The book is broken into two parts: Births, Deaths and Marriages and Lazarus Taxon.
Book one is all about Richard Jane’s (herein after called Jane as in the book) trek to London and the many problems that arise. Book two (ten years) Jane is in London as part of a resistance kind of outfit. Skinners are the main problem. They are blind but all other senses are heightened. Oh, and there’s a Lion on the loose, rats are not afraid of humans and will feed on sleeping adults. There is rumour of a raft and once confirmed a huge exodus take place. It seems as if there are hundreds of hundreds of people still kicking around in London.

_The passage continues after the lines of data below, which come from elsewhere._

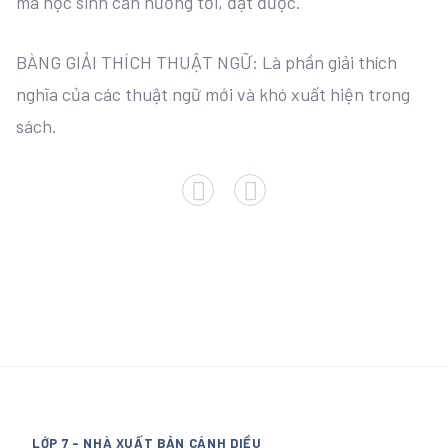
mà học sinh cần hướng tới, đạt được.
BÀNG GIẢI THÍCH THUẬT NGỮ: Là phần giải thích
nghĩa của các thuật ngữ mới và khó xuất hiện trong
sách.
LỚP 7 - NHÀ XUẤT BẢN CÁNH DIỀU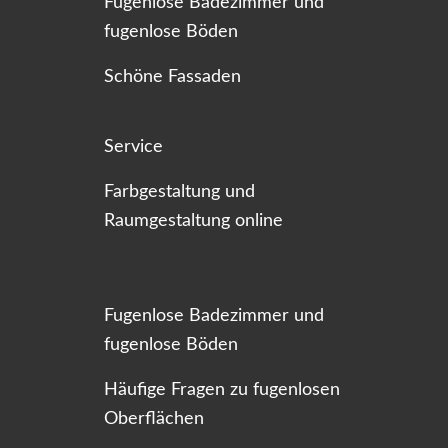
Fugenlose Badezimmer und
fugenlose Böden
Schöne Fassaden
Service
Farbgestaltung und
Raumgestaltung online
Fugenlose Badezimmer und
fugenlose Böden
Häufige Fragen zu fugenlosen
Oberflächen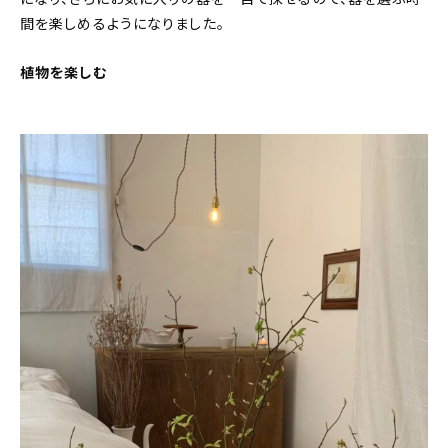
間を楽しめるようになりました。
植物を楽しむ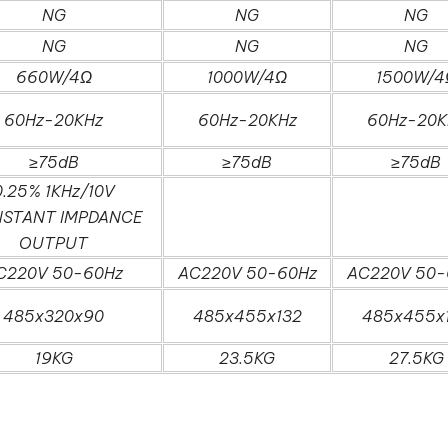
NG
NG
NG
NG
NG
NG
660W/4Ω
1000W/4Ω
1500W/4
60Hz-20KHz
60Hz-20KHz
60Hz-20K
≥75dB
≥75dB
≥75dB
0.25% 1KHz/10V
STANT IMPDANCE
OUTPUT
C220V 50-60Hz
AC220V 50-60Hz
AC220V 50-
485x320x90
485x455x132
485x455x
19KG
23.5KG
27.5KG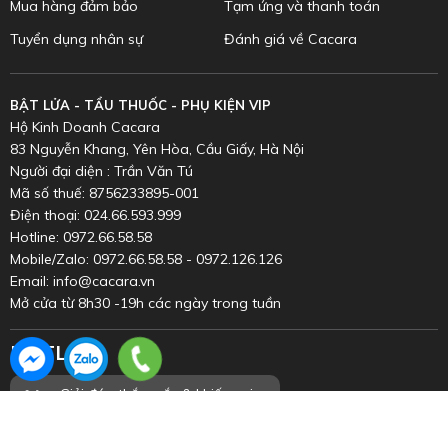
Mua hàng đảm bảo
Tạm ứng và thanh toán
Tuyển dụng nhân sự
Đánh giá về Cacara
BẬT LỬA - TẨU THUỐC - PHỤ KIỆN VIP
Hộ Kinh Doanh Cacara
83 Nguyễn Khang, Yên Hòa, Cầu Giấy, Hà Nội
Người đại diện : Trần Văn Tú
Mã số thuế: 8756233895-001
Điện thoại: 024.66.593.999
Hotline: 0972.66.58.58
Mobile/Zalo: 0972.66.58.58 - 0972.126.126
Email: info@cacara.vn
Mở cửa từ 8h30 -19h các ngày trong tuần
HOTLINE
Inbox
Chat
0972.66.58.58
Giải đáp thắc mắc & khiếu nại
Facebook
Zalo
0352.899.998
(8h00 - 20h00)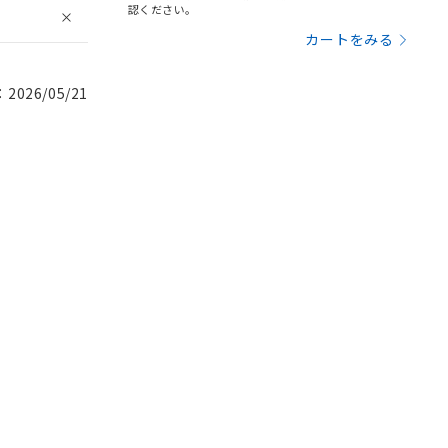
認ください。
カートをみる
026/05/21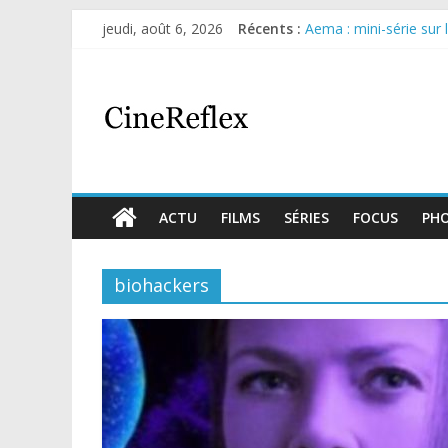
jeudi, août 6, 2026
Récents :
Aema : mini-série sur 
Glass Heart : excellen
Olympo, saison 1 : nouv
Sara, femme de l’ombre
Journal d’une fille lar
ACTU
FILMS
SÉRIES
FOCUS
PH
biohackers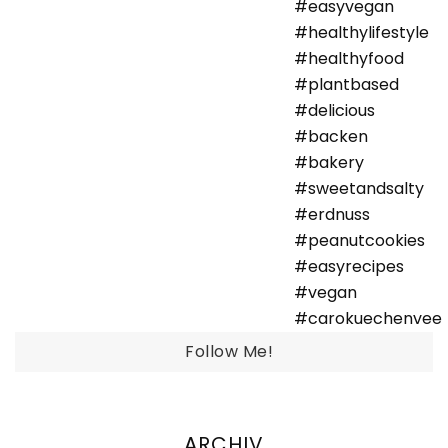
Follow Me!
ARCHIV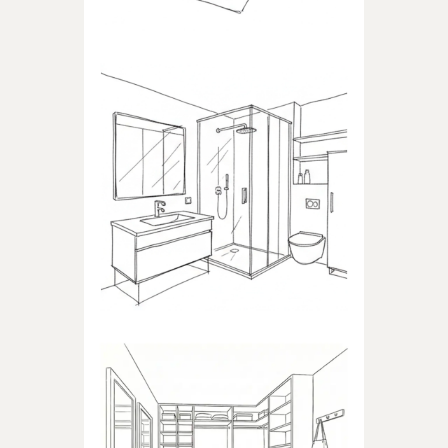
ŁAZIENKA
Produkty dedykowane do
łazienki
GARDEROBA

Conrad Williams is an awesome writer, his words flow smoothly and hours can pass without your knowledge as the pages keep turning. But, and it’s a big one. Stuff just happens in the middle of a paragraph. Other scenes are not described clearly, especially the last scene leading to the war and the explosion, because stuff just happens off the cuff, in the middle of something else. There’s no lead up, no build up and maybe that is what Conrad was going for, but to this reader it was confusing and many times I had to go back and re-read the last few pages trying to find the start point that hints at the coming event–but there is none.
Jane is a man driven to keep breathing in the hope of one day seeing his son. He won’t accept the fact the boy could be dead, he refuses to accept it. He has hallucinations and dreams of his son and he talks out loud to the non-existent child.
The end is as you would expect, but it is a chocker moment (yes a near tear jerker), because Jane is such a rounded character driven by a basic need to find his son.